- _Aim of the exercise_: Check every line of the data and copy the ones where "immer" appears.

- _Source data_:

──────

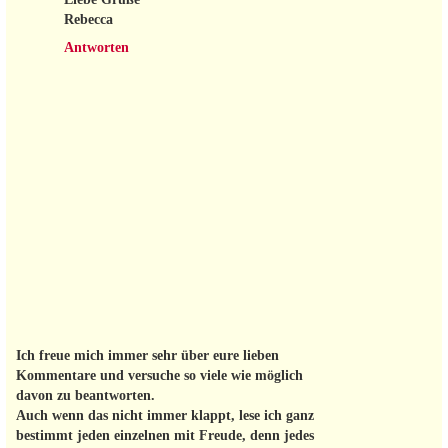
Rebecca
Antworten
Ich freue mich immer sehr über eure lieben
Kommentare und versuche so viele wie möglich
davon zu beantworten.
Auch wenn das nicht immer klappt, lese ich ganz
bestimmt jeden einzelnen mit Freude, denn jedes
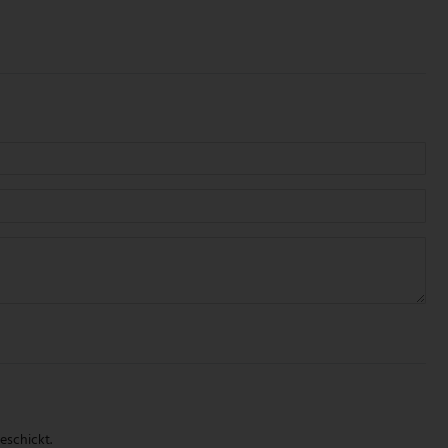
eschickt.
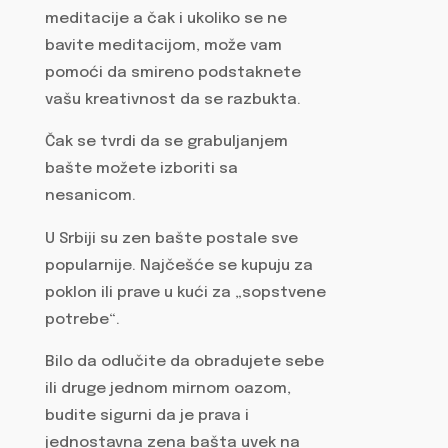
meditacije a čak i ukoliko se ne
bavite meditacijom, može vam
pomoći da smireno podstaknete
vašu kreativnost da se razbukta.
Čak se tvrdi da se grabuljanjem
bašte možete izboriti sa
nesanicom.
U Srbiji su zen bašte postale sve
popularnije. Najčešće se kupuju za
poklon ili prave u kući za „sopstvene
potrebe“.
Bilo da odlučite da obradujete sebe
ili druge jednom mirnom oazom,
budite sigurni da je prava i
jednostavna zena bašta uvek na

──────

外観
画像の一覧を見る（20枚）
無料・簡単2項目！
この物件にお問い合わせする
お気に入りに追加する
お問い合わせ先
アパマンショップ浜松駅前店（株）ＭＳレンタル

──────

- _Exercise output_:
Ich freue mich immer sehr über eure lieben
Auch wenn das nicht immer klappt, lese ich ganz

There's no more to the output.